What needs to be done:
Using the listing below, select the lines with the word "modern" and copy them.

Data under study:
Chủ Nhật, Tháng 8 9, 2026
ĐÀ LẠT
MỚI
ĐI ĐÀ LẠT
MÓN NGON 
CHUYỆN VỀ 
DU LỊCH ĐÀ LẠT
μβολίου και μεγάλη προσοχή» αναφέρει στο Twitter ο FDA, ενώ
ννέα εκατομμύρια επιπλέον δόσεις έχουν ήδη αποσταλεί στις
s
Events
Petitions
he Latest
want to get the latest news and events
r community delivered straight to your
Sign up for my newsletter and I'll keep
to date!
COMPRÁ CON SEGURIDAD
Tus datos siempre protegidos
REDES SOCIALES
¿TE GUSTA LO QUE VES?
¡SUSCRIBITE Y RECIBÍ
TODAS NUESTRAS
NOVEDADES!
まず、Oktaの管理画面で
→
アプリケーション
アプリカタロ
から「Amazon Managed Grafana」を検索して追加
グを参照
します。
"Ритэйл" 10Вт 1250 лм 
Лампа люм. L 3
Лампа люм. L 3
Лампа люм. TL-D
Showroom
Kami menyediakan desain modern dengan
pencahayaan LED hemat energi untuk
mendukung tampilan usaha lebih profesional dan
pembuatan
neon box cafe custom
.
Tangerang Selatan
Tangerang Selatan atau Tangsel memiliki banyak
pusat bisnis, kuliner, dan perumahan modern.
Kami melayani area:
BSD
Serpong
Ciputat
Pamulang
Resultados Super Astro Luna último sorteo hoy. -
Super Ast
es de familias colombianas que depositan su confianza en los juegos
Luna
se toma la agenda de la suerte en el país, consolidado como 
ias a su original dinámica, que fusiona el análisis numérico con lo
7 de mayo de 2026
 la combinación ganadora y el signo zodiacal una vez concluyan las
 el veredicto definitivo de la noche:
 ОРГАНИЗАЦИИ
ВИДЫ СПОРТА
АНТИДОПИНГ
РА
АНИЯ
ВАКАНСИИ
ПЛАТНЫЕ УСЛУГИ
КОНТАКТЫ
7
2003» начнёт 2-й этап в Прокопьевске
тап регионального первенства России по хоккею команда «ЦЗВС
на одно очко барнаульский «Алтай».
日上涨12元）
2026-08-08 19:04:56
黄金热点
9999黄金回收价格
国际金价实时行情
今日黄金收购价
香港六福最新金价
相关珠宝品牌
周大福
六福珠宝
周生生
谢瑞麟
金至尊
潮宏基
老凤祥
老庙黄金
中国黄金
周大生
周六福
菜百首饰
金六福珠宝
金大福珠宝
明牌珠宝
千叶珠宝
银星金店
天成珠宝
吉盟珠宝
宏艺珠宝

Task response:
Kami menyediakan desain modern dengan
pusat bisnis, kuliner, dan perumahan modern.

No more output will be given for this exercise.